A typical day might include leading a group of entry-level learners who are upskilling their reading. We might have a reading group, work as a small group, or one to one. A peer mentor might have one learner or have a guy who has just finished learning to read and then write. It’s a complete mixture. I also do resits so if anyone fails an exam. I will revise areas with them that they need to upskill before resitting. Most pass the second time around.
I was able to tell a learner he had passed his entry-level 3 English. He said it was the first time he had remained on a course long enough to gain a qualification. He will undoubtedly benefit from his achievement both in confidence and self-esteem; he has chosen to remain in education.
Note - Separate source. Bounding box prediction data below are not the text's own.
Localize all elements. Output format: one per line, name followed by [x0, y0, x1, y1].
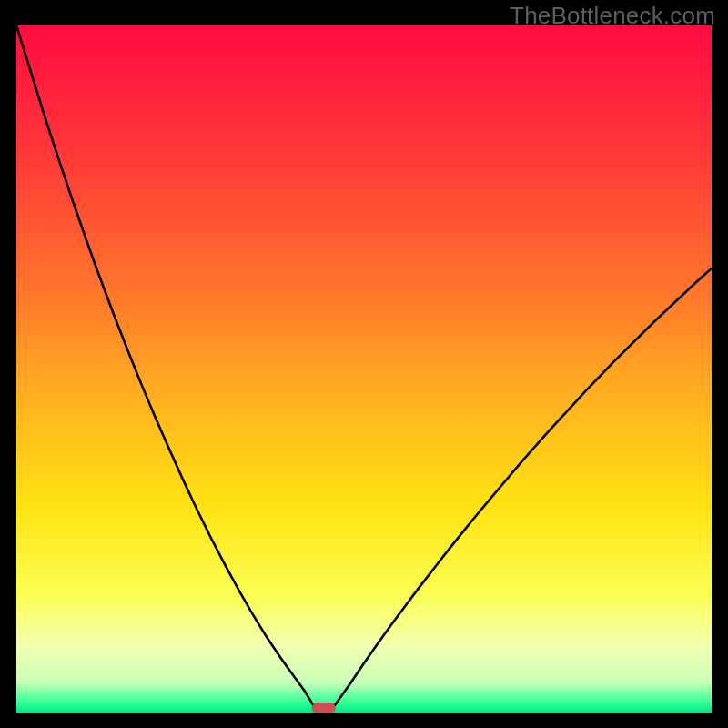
chart-root: TheBottleneck.com: [0, 0, 728, 728]
bottleneck-chart: [16, 25, 712, 713]
optimum-marker: [312, 703, 336, 713]
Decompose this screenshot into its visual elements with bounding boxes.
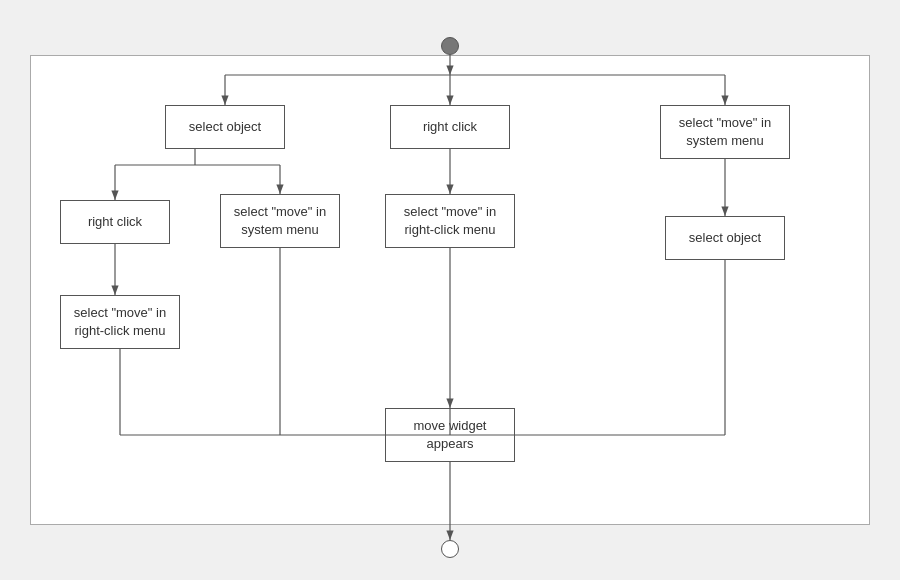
select-move-system-right-box: select "move" in system menu <box>660 105 790 159</box>
right-click-center-box: right click <box>390 105 510 149</box>
start-circle <box>441 37 459 55</box>
select-object-box: select object <box>165 105 285 149</box>
right-click-left-box: right click <box>60 200 170 244</box>
diagram-container: select object right click select "move" … <box>0 0 900 580</box>
move-widget-appears-box: move widget appears <box>385 408 515 462</box>
select-object-right-box: select object <box>665 216 785 260</box>
select-move-system-left-box: select "move" in system menu <box>220 194 340 248</box>
select-move-rightclick-left-box: select "move" in right-click menu <box>60 295 180 349</box>
select-move-rightclick-center-box: select "move" in right-click menu <box>385 194 515 248</box>
end-circle <box>441 540 459 558</box>
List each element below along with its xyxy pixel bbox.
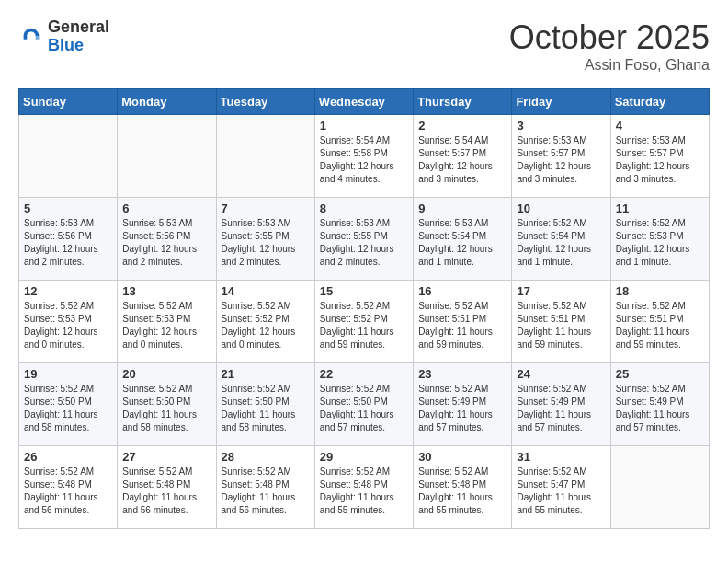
calendar-cell: 24Sunrise: 5:52 AM Sunset: 5:49 PM Dayli… bbox=[512, 363, 610, 446]
cell-content: Sunrise: 5:52 AM Sunset: 5:51 PM Dayligh… bbox=[418, 300, 506, 351]
calendar-cell: 1Sunrise: 5:54 AM Sunset: 5:58 PM Daylig… bbox=[314, 115, 413, 198]
cell-content: Sunrise: 5:54 AM Sunset: 5:57 PM Dayligh… bbox=[418, 134, 506, 186]
calendar-cell: 26Sunrise: 5:52 AM Sunset: 5:48 PM Dayli… bbox=[19, 446, 118, 529]
cell-content: Sunrise: 5:52 AM Sunset: 5:50 PM Dayligh… bbox=[222, 383, 310, 434]
cell-content: Sunrise: 5:52 AM Sunset: 5:48 PM Dayligh… bbox=[122, 465, 210, 517]
cell-content: Sunrise: 5:52 AM Sunset: 5:53 PM Dayligh… bbox=[122, 300, 210, 351]
cell-content: Sunrise: 5:52 AM Sunset: 5:47 PM Dayligh… bbox=[517, 465, 605, 517]
calendar-cell: 4Sunrise: 5:53 AM Sunset: 5:57 PM Daylig… bbox=[610, 115, 709, 198]
calendar-cell: 10Sunrise: 5:52 AM Sunset: 5:54 PM Dayli… bbox=[512, 198, 610, 281]
cell-content: Sunrise: 5:53 AM Sunset: 5:57 PM Dayligh… bbox=[517, 134, 605, 186]
day-number: 5 bbox=[24, 201, 112, 215]
day-number: 12 bbox=[24, 284, 112, 298]
cell-content: Sunrise: 5:52 AM Sunset: 5:48 PM Dayligh… bbox=[418, 465, 506, 517]
calendar-cell bbox=[610, 446, 709, 529]
cell-content: Sunrise: 5:53 AM Sunset: 5:56 PM Dayligh… bbox=[122, 217, 210, 269]
calendar-cell: 13Sunrise: 5:52 AM Sunset: 5:53 PM Dayli… bbox=[118, 281, 216, 363]
calendar-cell: 22Sunrise: 5:52 AM Sunset: 5:50 PM Dayli… bbox=[314, 363, 413, 446]
calendar-cell: 8Sunrise: 5:53 AM Sunset: 5:55 PM Daylig… bbox=[314, 198, 413, 281]
cell-content: Sunrise: 5:52 AM Sunset: 5:51 PM Dayligh… bbox=[616, 300, 704, 351]
calendar-week-row: 26Sunrise: 5:52 AM Sunset: 5:48 PM Dayli… bbox=[19, 446, 710, 529]
weekday-header-sunday: Sunday bbox=[19, 89, 118, 115]
weekday-header-friday: Friday bbox=[512, 89, 610, 115]
day-number: 30 bbox=[418, 450, 506, 464]
cell-content: Sunrise: 5:53 AM Sunset: 5:54 PM Dayligh… bbox=[418, 217, 506, 269]
weekday-header-wednesday: Wednesday bbox=[314, 89, 413, 115]
day-number: 10 bbox=[517, 201, 605, 215]
day-number: 16 bbox=[418, 284, 506, 298]
cell-content: Sunrise: 5:52 AM Sunset: 5:50 PM Dayligh… bbox=[320, 383, 408, 434]
day-number: 25 bbox=[616, 367, 704, 381]
day-number: 2 bbox=[418, 119, 506, 132]
day-number: 3 bbox=[517, 119, 605, 132]
calendar-week-row: 12Sunrise: 5:52 AM Sunset: 5:53 PM Dayli… bbox=[19, 281, 710, 363]
calendar-cell: 15Sunrise: 5:52 AM Sunset: 5:52 PM Dayli… bbox=[314, 281, 413, 363]
calendar-cell: 23Sunrise: 5:52 AM Sunset: 5:49 PM Dayli… bbox=[414, 363, 512, 446]
cell-content: Sunrise: 5:53 AM Sunset: 5:56 PM Dayligh… bbox=[24, 217, 112, 269]
logo: General Blue bbox=[18, 18, 109, 55]
day-number: 28 bbox=[222, 450, 310, 464]
cell-content: Sunrise: 5:52 AM Sunset: 5:52 PM Dayligh… bbox=[222, 300, 310, 351]
calendar-cell: 14Sunrise: 5:52 AM Sunset: 5:52 PM Dayli… bbox=[216, 281, 314, 363]
calendar-cell: 27Sunrise: 5:52 AM Sunset: 5:48 PM Dayli… bbox=[118, 446, 216, 529]
day-number: 1 bbox=[320, 119, 408, 132]
day-number: 9 bbox=[418, 201, 506, 215]
calendar-cell: 25Sunrise: 5:52 AM Sunset: 5:49 PM Dayli… bbox=[610, 363, 709, 446]
day-number: 4 bbox=[616, 119, 704, 132]
weekday-header-monday: Monday bbox=[118, 89, 216, 115]
day-number: 21 bbox=[222, 367, 310, 381]
calendar-cell: 30Sunrise: 5:52 AM Sunset: 5:48 PM Dayli… bbox=[414, 446, 512, 529]
day-number: 27 bbox=[122, 450, 210, 464]
day-number: 24 bbox=[517, 367, 605, 381]
day-number: 22 bbox=[320, 367, 408, 381]
day-number: 15 bbox=[320, 284, 408, 298]
calendar-cell bbox=[19, 115, 118, 198]
calendar-cell: 2Sunrise: 5:54 AM Sunset: 5:57 PM Daylig… bbox=[414, 115, 512, 198]
cell-content: Sunrise: 5:52 AM Sunset: 5:49 PM Dayligh… bbox=[616, 383, 704, 434]
day-number: 31 bbox=[517, 450, 605, 464]
day-number: 29 bbox=[320, 450, 408, 464]
cell-content: Sunrise: 5:52 AM Sunset: 5:53 PM Dayligh… bbox=[616, 217, 704, 269]
calendar-cell: 18Sunrise: 5:52 AM Sunset: 5:51 PM Dayli… bbox=[610, 281, 709, 363]
calendar-cell: 7Sunrise: 5:53 AM Sunset: 5:55 PM Daylig… bbox=[216, 198, 314, 281]
day-number: 8 bbox=[320, 201, 408, 215]
day-number: 19 bbox=[24, 367, 112, 381]
weekday-header-row: SundayMondayTuesdayWednesdayThursdayFrid… bbox=[19, 89, 710, 115]
cell-content: Sunrise: 5:52 AM Sunset: 5:51 PM Dayligh… bbox=[517, 300, 605, 351]
cell-content: Sunrise: 5:53 AM Sunset: 5:55 PM Dayligh… bbox=[320, 217, 408, 269]
calendar-cell: 3Sunrise: 5:53 AM Sunset: 5:57 PM Daylig… bbox=[512, 115, 610, 198]
calendar-week-row: 19Sunrise: 5:52 AM Sunset: 5:50 PM Dayli… bbox=[19, 363, 710, 446]
cell-content: Sunrise: 5:52 AM Sunset: 5:48 PM Dayligh… bbox=[320, 465, 408, 517]
month-title: October 2025 bbox=[509, 18, 710, 57]
day-number: 13 bbox=[122, 284, 210, 298]
calendar-week-row: 1Sunrise: 5:54 AM Sunset: 5:58 PM Daylig… bbox=[19, 115, 710, 198]
day-number: 6 bbox=[122, 201, 210, 215]
weekday-header-thursday: Thursday bbox=[414, 89, 512, 115]
calendar-week-row: 5Sunrise: 5:53 AM Sunset: 5:56 PM Daylig… bbox=[19, 198, 710, 281]
cell-content: Sunrise: 5:52 AM Sunset: 5:50 PM Dayligh… bbox=[122, 383, 210, 434]
calendar-cell: 21Sunrise: 5:52 AM Sunset: 5:50 PM Dayli… bbox=[216, 363, 314, 446]
calendar-table: SundayMondayTuesdayWednesdayThursdayFrid… bbox=[18, 88, 710, 529]
calendar-cell: 17Sunrise: 5:52 AM Sunset: 5:51 PM Dayli… bbox=[512, 281, 610, 363]
day-number: 7 bbox=[222, 201, 310, 215]
cell-content: Sunrise: 5:52 AM Sunset: 5:48 PM Dayligh… bbox=[222, 465, 310, 517]
calendar-cell bbox=[216, 115, 314, 198]
day-number: 17 bbox=[517, 284, 605, 298]
day-number: 11 bbox=[616, 201, 704, 215]
cell-content: Sunrise: 5:52 AM Sunset: 5:54 PM Dayligh… bbox=[517, 217, 605, 269]
calendar-cell: 19Sunrise: 5:52 AM Sunset: 5:50 PM Dayli… bbox=[19, 363, 118, 446]
day-number: 26 bbox=[24, 450, 112, 464]
day-number: 20 bbox=[122, 367, 210, 381]
cell-content: Sunrise: 5:54 AM Sunset: 5:58 PM Dayligh… bbox=[320, 134, 408, 186]
logo-icon bbox=[18, 24, 44, 50]
logo-general-text: General bbox=[48, 18, 109, 37]
day-number: 23 bbox=[418, 367, 506, 381]
location-title: Assin Foso, Ghana bbox=[509, 57, 710, 74]
cell-content: Sunrise: 5:52 AM Sunset: 5:53 PM Dayligh… bbox=[24, 300, 112, 351]
calendar-cell: 28Sunrise: 5:52 AM Sunset: 5:48 PM Dayli… bbox=[216, 446, 314, 529]
cell-content: Sunrise: 5:52 AM Sunset: 5:48 PM Dayligh… bbox=[24, 465, 112, 517]
calendar-cell: 9Sunrise: 5:53 AM Sunset: 5:54 PM Daylig… bbox=[414, 198, 512, 281]
cell-content: Sunrise: 5:52 AM Sunset: 5:50 PM Dayligh… bbox=[24, 383, 112, 434]
calendar-cell bbox=[118, 115, 216, 198]
calendar-cell: 20Sunrise: 5:52 AM Sunset: 5:50 PM Dayli… bbox=[118, 363, 216, 446]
Interaction, fun, humour (which they just love) and allowing them to be creative on their own. Plus innovation and something different (not school-based), so I try not to use many worksheets. They like showing what they can do: one recent learner was fond of poetry and drama so I asked him to read a poem relating to a particular, culturally-themed month. If I know a learner has a particular skill I encourage them to share what they know to build up their confidence. One strategy that works well is to ask a learner to ‘take over’ and teach their peers a concept - the more I can get learners to come to the front to talk and write on the whiteboard, the more confident they become in work and life skills, such as holding discussions and public speaking. I always stress we are working together as a team - it’s true adult education.
I had an outreach reading group with learners who had learnt to read with the Shannon Trust, a voluntary organisation using trained volunteer prisoners as mentors. One man in the college wrote a short story which we photocopied on an A3-size piece of paper and separated it up between seven men who’d learned to read. The group spent a month learning their bit, then attended a Shannon Trust open morning, where people receive certificates and celebrate the workbooks they had completed. They all stood up and read out their parts of the story individually. I was so proud - it was a lovely moment. The power of learning to read is phenomenal, it’s life-changing.
Endless patience, plenty of energy, open-mindedness, seeing prisoners as learners in their own right, forgiving, positive and not being judgmental! Also, don’t let anyone down like saying you’ll write them a reference and then don’t. Being innovative and adaptable is key, as every five minutes is different … what you have planned that day may never happen! Be prepared to teach anywhere; be it on a bench in a garden, an allotment, wing, classroom, workshop, anywhere …
You normally need a degree and a PGCE - but you can also come in if you have a wealth of experience in a vocational subject and then gain a teaching qualification sponsored by your college once you’re in post. Learners go on to do level 2 qualifications before applying to do distance learning HE qualifications in subjects such as business management, sports physiology and accountancy. One guy has just got his law degree.
Making a difference and knowing I’m able to help someone realise what they can achieve. Even just entering the college doors for the first time and then going into the library is, for some people, a huge challenge to have overcome.